Electronic health records – Stuck in the 1990s?

Washington Watch

Recently I needed some medical records sent from my previous doctor to a new specialist. I was stunned when this thoroughly modern medical practice told me the only way they could send them quickly was with a fax machine. When was the last time you used a fax machine? 1990s technology in 2018?

Efforts to develop a standardized electronic health record (EHR) system to make it easier for the sharing of your medical records between doctors have been planned since that fax machine was the latest technology invention, but only with limited success. Most medical practice and hospitals now have their own EHR systems, but problems continue in efforts to share records between competing facilities.

Lack of patient health data access often leads to duplicate testing and unnecessary treatments, increasing costs for consumers, doctors, hospitals and health systems. Medicare continues to push forward on its efforts, but those efforts have, so far, gone nowhere.

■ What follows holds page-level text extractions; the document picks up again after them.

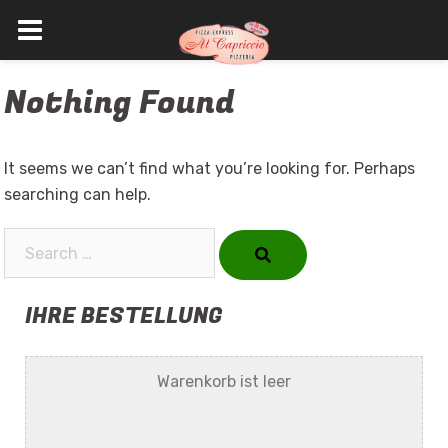
Skip
Nothing Found
to
content
It seems we can’t find what you’re looking for. Perhaps
searching can help.
Search…
IHRE BESTELLUNG
Warenkorb ist leer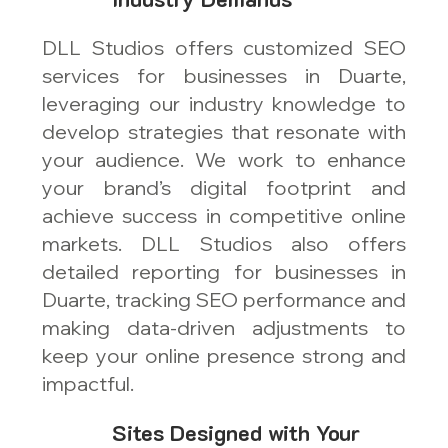
DLL Studios offers customized SEO
services for businesses in Duarte,
leveraging our industry knowledge to
develop strategies that resonate with
your audience. We work to enhance
your brand’s digital footprint and
achieve success in competitive online
markets. DLL Studios also offers
detailed reporting for businesses in
Duarte, tracking SEO performance and
making data-driven adjustments to
keep your online presence strong and
impactful.
Sites Designed with Your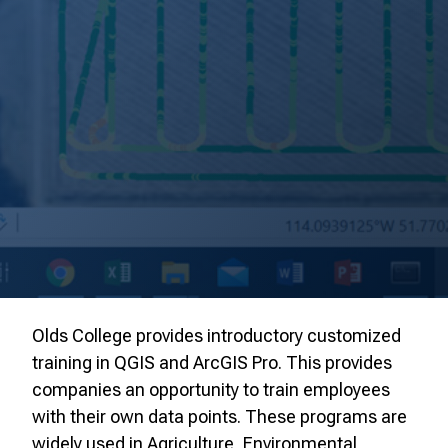
Olds College provides introductory customized
training in QGIS and ArcGIS Pro. This provides
companies an opportunity to train employees
with their own data points. These programs are
widely used in Agriculture, Environmental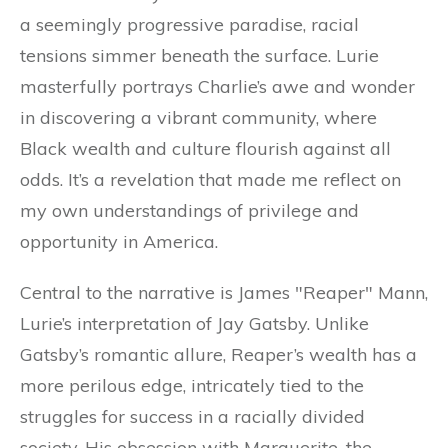
a seemingly progressive paradise, racial
tensions simmer beneath the surface. Lurie
masterfully portrays Charlie’s awe and wonder
in discovering a vibrant community, where
Black wealth and culture flourish against all
odds. It’s a revelation that made me reflect on
my own understandings of privilege and
opportunity in America.
Central to the narrative is James "Reaper" Mann,
Lurie’s interpretation of Jay Gatsby. Unlike
Gatsby’s romantic allure, Reaper’s wealth has a
more perilous edge, intricately tied to the
struggles for success in a racially divided
society. His obsession with Marguerite, the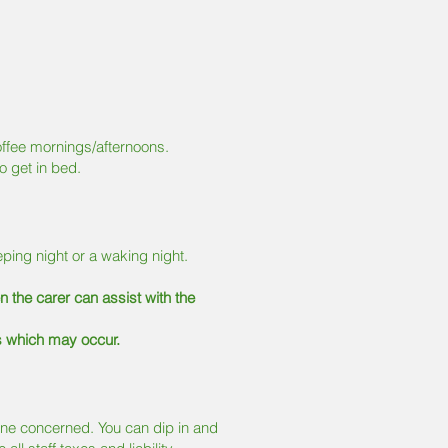
offee mornings/afternoons.
o get in bed.
eping night or a waking night.
en the carer can assist with the
s which may occur.
yone concerned. You can dip in and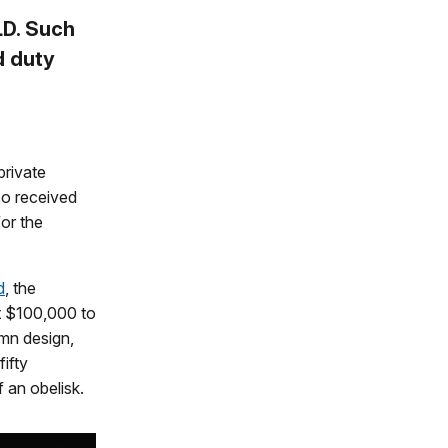
D. Such
d duty
private
o received
or the
d
, the
t $100,000 to
umn design,
ifty
 an obelisk.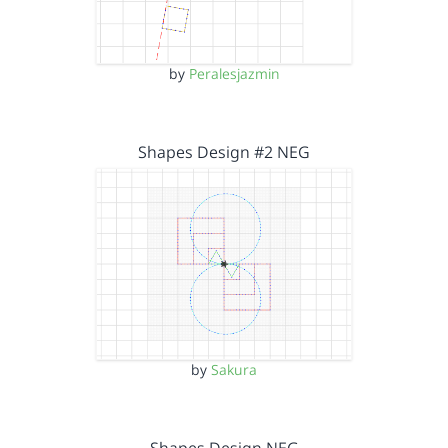
by
Peralesjazmin
Shapes Design #2 NEG
by
Sakura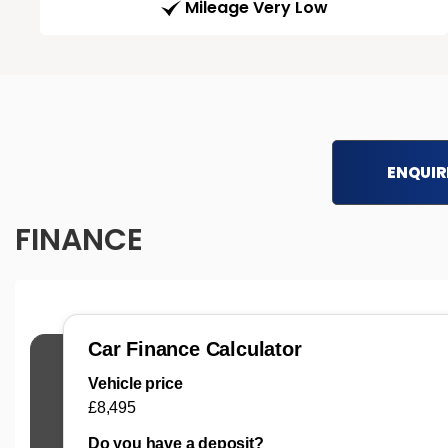
Mileage Very Low
ENQUIR
FINANCE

At a recent speech, Seema Verma, who heads the Centers for Medicare and Medicaid Services (CMS), noted that “providers also continue to find it difficult and burdensome to use EHRs. In the era of artificial intelligence, machine learning and precision medicine, fax machines continue to be the go-to technology for providers transmitting health information.”

Verma wants to change that and detailed the federal agency’s plans to implement a health data exchange system that ensures patients have control of their own health data. But she stressed the agency will not be able to achieve this kind of system “until we put the patient at the center of our healthcare system. Until patients can make their own decisions based on quality and value, health care costs will continue to grow at an unsustainable rate,” she told a health information technology conference in Las Vegas in March.

Right now, 78 percent of doctors and 96 percent of hospitals use electronic health records. But gaining access to them has long been a challenge in the U.S. because it’s in the providers’ financial interest to keep a tight hold on patient information.

As many of us have learned, patients often have to go from one doctor’s office to another to gather up copies of your own medical records. More often than not, it’s difficult and sometimes impossible to put together your complete medical files – especially if you’ve had surgeries at two or more different hospitals or lived in multiple states.

Verma predicts that one in every five dollars spent in the U.S. will go toward the healthcare industry by 2026. “When providers don’t have timely patient information readily available, tests are repeated, and we are paying for unnecessary treatments,” she said. “All this drives up costs and puts patient safety and quality of care at risk.”

HIPAA, the health care privacy law, further complicates sharing medical records. Part of the blame, she acknowledges, is due to outdated Medicare regulations, most of which were designed to suit a health care system using paper-based records back in the fax era.

“In many ways, EHRs have merely replaced paper silos with electronic ones, while providers, and the patients they serve, still have difficulty obtaining health records,” she said. “For the fortunate few who do ultimately obtain their records, the information is often incomplete, and not always digital or understandable.”

A new initiative, the MyHealthEData initiative, which will be led by the White House Office of American Innovation, aims to allow patients to obtain electronic versions of their medical records from all of their providers, regardless of whether they are in the same physician practice or hospital system. The hope is to also allow doctors to more easily share your records at your request.

Verma’s own CMS is planning to upgrade its Blue Button program, which provides traditional Medicare enrollees with their claims data. The overhaul will let developers build phone and computer apps that will allow patients access to their own information. Right now, though, seniors can only obtain their data by downloading PDF files.

The agency will also push Medicare Advantage and Obamacare exchanges to release their data to patients in a secure format and will specify what information (hopefully in electronic form) hospitals must share with patients when they are discharged. Right now, hospitals and doctors’ offices are not required to give you a copy of your medical records.